If any number of magnitudes are each the same multiple of the same number of other magnitudes, then the sum is that multiple of the sum. Euclid, ~300 BC m(σx) = Σ(mx)

The grammar of graphics An abstraction which makes it easier to create, understand and communicate graphics. Developed by Leland Wilkinson, particularly in The Grammar of Graphics 1999/2005 ggplot2 adapts for use within R and builds to create A Layered Grammar of Graphics (in press, Journal of Computational and Graphical Statistics).

What is a layer? Data Mappings from variables to aesthetics (aes) A geometric object (geom) A statistical transformation (stat) A position adjustment (position)

layer(geom, stat, position, data, mapping,...) layer( data = mpg, mapping = aes(x = displ, y = hwy), geom = "point", stat = "identity", position = "identity" ) layer( data = diamonds, mapping = aes(x = carat), geom = "bar", stat = "bin", position = "stack" )

# A lot of typing! layer( data = mpg, mapping = aes(x = displ, y = hwy), geom = "point", stat = "identity", position = "identity" ) # Every geom has an associated default statistic # (and vice versa), and position adjustment. geom_point(aes(displ, hwy), data = mpg) geom_histogram(aes(displ), data = mpg)

# To actually create the plot ggplot() + geom_point(aes(displ, hwy), data = mpg) ggplot() + geom_histogram(aes(carat), data = diamonds)

# Multiple layers ggplot() + geom_point(aes(displ, hwy), data = mpg) + geom_smooth(aes(displ, hwy), data = mpg) # Avoid redundancy: ggplot(mpg, aes(displ, hwy)) + geom_point() + geom_smooth()

# Different layers can have different aesthetics ggplot(mpg, aes(displ, hwy)) + geom_point(aes(colour = class)) + geom_smooth() ggplot(mpg, aes(displ, hwy)) + geom_point(aes(colour = class)) + geom_smooth(aes(group = class), method = "lm", se = F)

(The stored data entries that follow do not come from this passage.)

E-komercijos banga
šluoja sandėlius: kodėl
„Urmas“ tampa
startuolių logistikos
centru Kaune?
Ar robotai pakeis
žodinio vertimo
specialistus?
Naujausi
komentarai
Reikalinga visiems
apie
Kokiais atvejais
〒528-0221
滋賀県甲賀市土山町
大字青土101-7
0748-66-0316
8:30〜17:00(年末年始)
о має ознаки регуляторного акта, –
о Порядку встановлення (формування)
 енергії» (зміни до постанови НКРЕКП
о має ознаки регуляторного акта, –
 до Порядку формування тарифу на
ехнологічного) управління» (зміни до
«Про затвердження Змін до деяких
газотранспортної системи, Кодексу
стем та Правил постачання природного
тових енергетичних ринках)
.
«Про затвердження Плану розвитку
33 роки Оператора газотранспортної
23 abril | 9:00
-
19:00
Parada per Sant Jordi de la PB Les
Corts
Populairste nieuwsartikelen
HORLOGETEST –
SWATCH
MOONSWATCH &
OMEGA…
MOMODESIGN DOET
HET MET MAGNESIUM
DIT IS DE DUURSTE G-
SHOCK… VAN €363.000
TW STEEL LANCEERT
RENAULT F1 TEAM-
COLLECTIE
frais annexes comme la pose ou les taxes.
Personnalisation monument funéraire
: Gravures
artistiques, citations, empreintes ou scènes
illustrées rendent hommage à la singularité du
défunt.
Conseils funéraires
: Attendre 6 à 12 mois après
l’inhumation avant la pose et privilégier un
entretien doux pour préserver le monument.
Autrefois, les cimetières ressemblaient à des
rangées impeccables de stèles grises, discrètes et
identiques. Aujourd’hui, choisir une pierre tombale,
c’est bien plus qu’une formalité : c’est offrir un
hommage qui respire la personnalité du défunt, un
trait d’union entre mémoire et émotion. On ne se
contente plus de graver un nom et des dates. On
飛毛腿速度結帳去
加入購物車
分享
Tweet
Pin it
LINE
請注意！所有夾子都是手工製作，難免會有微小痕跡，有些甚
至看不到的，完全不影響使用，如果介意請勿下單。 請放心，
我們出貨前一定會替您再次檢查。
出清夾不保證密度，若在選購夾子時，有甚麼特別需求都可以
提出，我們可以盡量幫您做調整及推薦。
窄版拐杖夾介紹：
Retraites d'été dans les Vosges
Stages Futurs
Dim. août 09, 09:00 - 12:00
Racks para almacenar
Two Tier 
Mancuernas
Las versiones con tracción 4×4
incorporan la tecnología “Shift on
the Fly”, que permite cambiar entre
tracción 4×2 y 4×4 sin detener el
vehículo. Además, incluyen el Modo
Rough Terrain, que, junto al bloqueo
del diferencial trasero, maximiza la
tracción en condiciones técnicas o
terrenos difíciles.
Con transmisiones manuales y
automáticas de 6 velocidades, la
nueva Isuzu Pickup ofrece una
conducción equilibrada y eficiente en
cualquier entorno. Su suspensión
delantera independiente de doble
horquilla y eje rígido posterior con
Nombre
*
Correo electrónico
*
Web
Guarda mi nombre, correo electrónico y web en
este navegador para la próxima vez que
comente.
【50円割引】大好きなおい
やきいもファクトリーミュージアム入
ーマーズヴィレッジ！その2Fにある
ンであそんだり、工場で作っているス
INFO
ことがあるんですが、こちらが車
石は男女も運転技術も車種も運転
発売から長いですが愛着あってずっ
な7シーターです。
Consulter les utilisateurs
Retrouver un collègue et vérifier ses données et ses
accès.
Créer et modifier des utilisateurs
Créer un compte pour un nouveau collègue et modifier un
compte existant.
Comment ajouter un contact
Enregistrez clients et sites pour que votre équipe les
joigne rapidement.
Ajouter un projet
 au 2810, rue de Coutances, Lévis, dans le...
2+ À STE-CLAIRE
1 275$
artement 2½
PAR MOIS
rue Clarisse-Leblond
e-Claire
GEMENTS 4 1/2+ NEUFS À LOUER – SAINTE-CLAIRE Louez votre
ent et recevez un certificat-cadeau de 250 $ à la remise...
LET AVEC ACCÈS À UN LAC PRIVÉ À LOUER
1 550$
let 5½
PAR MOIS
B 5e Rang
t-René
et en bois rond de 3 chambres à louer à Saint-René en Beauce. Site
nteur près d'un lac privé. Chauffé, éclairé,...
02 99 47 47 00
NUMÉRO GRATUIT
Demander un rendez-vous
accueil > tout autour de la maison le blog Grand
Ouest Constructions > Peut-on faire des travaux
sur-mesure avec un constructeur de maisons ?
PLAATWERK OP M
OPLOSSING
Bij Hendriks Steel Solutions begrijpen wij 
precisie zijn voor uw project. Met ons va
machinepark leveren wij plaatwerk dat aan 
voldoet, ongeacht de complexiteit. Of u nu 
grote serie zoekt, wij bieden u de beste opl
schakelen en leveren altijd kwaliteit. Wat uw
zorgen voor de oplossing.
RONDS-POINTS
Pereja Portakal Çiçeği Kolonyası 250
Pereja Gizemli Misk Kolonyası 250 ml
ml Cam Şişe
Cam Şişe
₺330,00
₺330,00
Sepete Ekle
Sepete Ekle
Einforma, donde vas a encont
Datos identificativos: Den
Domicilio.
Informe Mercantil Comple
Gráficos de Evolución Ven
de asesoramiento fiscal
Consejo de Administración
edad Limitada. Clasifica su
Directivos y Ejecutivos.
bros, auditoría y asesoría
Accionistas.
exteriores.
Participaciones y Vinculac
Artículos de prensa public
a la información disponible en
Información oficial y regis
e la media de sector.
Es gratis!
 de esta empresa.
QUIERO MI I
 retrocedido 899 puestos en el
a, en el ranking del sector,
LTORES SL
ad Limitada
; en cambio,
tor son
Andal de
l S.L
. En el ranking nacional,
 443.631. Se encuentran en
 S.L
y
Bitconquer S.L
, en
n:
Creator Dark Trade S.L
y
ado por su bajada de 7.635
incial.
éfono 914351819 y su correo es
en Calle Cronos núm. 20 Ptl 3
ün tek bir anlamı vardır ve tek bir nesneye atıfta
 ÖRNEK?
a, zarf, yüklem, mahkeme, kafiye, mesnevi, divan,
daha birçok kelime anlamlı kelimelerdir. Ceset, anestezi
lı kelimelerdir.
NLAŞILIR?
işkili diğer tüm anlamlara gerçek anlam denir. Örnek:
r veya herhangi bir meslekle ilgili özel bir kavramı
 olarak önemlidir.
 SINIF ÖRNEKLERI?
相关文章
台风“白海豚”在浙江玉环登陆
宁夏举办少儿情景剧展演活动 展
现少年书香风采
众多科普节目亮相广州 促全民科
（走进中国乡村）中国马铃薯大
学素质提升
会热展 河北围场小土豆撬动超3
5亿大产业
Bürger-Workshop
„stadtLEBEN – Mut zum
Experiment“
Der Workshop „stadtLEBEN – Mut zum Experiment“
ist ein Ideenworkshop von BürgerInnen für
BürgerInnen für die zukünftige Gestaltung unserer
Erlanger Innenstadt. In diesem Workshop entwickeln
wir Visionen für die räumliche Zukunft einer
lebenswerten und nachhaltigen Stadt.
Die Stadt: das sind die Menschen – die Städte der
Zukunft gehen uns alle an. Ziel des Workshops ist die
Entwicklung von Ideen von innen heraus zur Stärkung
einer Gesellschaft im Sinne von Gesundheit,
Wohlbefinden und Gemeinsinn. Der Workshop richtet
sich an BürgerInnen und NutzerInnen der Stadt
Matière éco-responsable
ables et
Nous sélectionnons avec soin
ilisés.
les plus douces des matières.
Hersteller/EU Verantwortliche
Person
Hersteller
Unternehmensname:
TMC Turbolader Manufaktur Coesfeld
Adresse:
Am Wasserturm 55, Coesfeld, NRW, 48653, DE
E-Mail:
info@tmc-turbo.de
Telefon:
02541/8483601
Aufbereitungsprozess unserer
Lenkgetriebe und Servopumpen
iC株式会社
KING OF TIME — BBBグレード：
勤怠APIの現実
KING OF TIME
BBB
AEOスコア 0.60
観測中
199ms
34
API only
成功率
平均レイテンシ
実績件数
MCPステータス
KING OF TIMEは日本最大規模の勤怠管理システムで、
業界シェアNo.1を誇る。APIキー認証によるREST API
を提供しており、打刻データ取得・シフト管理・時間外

Your turn Perform the same process for the flight delays data, and try and come up with the ggplot2 code that would create it.

usa <- map_data("state") ggplot(feb13, aes(long, lat)) + geom_point(aes(size = 1), colour = "white") + geom_polygon(aes(group = group), data = usa, colour = "grey70", fill = NA) + geom_point(aes(size = ncancelw / ntot), colour = alpha("black", 1/2)) last_plot() + scale_area("% cancelled", to = c(1, 8), breaks = seq(0, 1, by = 0.2), limits = c(0, 1)) scale_x_continuous("", limits = c(-125, -67)), scale_y_continuous("", limits = c(24, 50))

Back to Minard

troops <- read.csv("minard-troops.csv") cities <- read.csv("minard-cities.csv") ggplot(cities, aes(long, lat)) + geom_path(aes(size = survivors, colour = direction, group = interaction(group, direction)), data = troops) + geom_text(aes(label = city), hjust = 0, vjust = 1, size = 4) # Polish appearance last_plot() + scale_x_continuous("", limits = c(24, 39)) + scale_y_continuous("") + scale_colour_manual(values = c("grey50","red")) + scale_size(to = c(1, 10))

Other components Scales. Used to override default perceptual mappings. Mainly useful for polishing plot for communication. Coordinate system. Rarely useful, but when needed are critical. Facetting. Have seen in use already. Only other feature of importance is interaction with scales. Themes: control presentation of non-data elements.